Marghe surged up out of her nightbag, panting. Everyone was asleep. The hearth still glowed; the inside of the tent was red and full of other people’s breath. She groped in the dim light for her overfurs.

It was snowing, a soft, silent fall. She walked away from the yurtu, away from the pens, past the Levarch’s tent, until she was alone in the dark quiet. Soon it would be time for the days of dark–nine days of twilight. She hated Tehuantepec.

According to her wristcom, it was still early, hours before dawn. She could just keep on walking out here, forever, until she was exhausted. The snow would cover her tracks. She would probably die of hunger and exposure before Aoife found her. Maybe dying was better than staying here, like this, like some domestic animal kept for its breeding potential–its ability to bring fresh blood, new genes to the pool.

Breeding potential. She laughed out loud as she walked and the laugh was swallowed by the soft snow, the same empty dark that waited to swallow her. The dark was many things: the cold, the alien world, the virus, her own fear. Her FN‑17 would not last forever. But if she managed to escape, she would die of cold or be caught. She stopped walking. Snow fell on her face, her hair. But if she stayed here, she might die anyway. She walked again. But if she ran, they might send Uaithne after her, with her knives that cut off toes and fingers and tongues…

She sat down in the snow, careless of the freezing cold, and pulled out her wristcom. She would externalize her thoughts. She was a rational woman. All she needed to do was list her options, then make the most sensible decision.

“Problem: the long‑term survival of SEC representative Marguerite Angelica Taishan. Options: to give up and stay here in the camp of the Echraidhe; to attempt escape right now; to attempt escape at some point in the future when the Echraidhe may be less vigilant. Pertinent information to be considered: One, assuming escape is possible, where does she go? She’s lost.
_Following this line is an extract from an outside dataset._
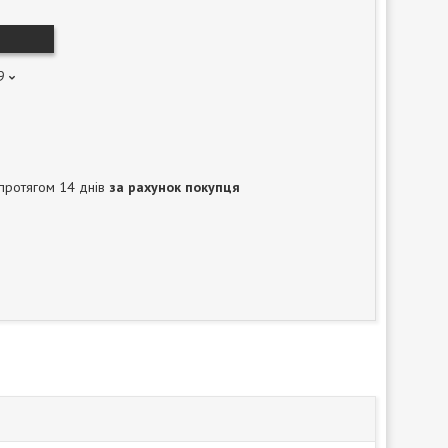
9
протягом 14 днів
за рахунок покупця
Even if, by some miracle, she managed to reach Port Central before the experimental vaccine is all gone, she might still die. However, medical facilities will be available.” She paused, thought a moment of the conversation with Lu Wai about the virus. “The most important thing to consider, direction‑wise, is that she must be under shelter when the vaccine runs out and the virus hits.”
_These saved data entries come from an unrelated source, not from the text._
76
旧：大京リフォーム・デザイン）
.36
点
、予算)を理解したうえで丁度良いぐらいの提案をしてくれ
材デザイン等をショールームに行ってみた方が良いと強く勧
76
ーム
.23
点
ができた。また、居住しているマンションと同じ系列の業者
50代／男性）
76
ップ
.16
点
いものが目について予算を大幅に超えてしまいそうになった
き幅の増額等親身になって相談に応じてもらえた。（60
She pulled the FN‑17 from her pocket, tipped the softgels carefully into her palm, and counted them one by one back into the vial. “Assuming the incubation period is thirty days, and reckoning in a safety factor, estimated onset of the virus is approximately four moons from now. If, therefore, she attempts to escape, she should head for the nearest shelter, wherever that may be.”
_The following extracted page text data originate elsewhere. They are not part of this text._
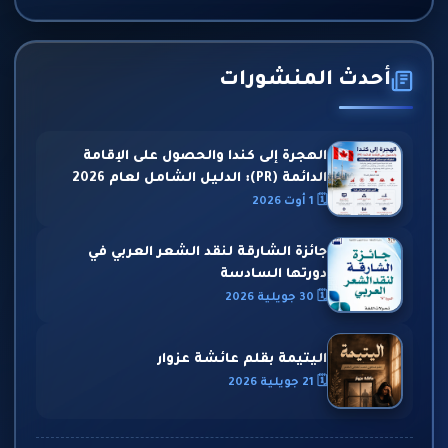
أحدث المنشورات
الهجرة إلى كندا والحصول على الإقامة
الدائمة (PR): الدليل الشامل لعام 2026
🗓 1 أوت 2026
جائزة الشارقة لنقد الشعر العربي في
دورتها السادسة
🗓 30 جويلية 2026
اليتيمة بقلم عائشة عزوار
🗓 21 جويلية 2026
It was too dark to look at her map, but she had examined it many times before. It did not help much. She had tried to estimate the distance covered on horseback from the ringstones to the Echraidhe camp, but she had spent much of that journey upside down over a saddle and without access to her compass. The camp could lie anywhere within a circle whose radius might be seventy or more miles. Using a discarded leather thong, carefully marked to her map scale, she had measured possibilities. From everywhere but the most southwesterly segment of the circle, Ollfoss, or at least Moanwood, was closer than Holme Valley. Practically, then, it would make sense to head north and east, to Ollfoss. How far north, and how far east, depended on her exact position, which she did not know.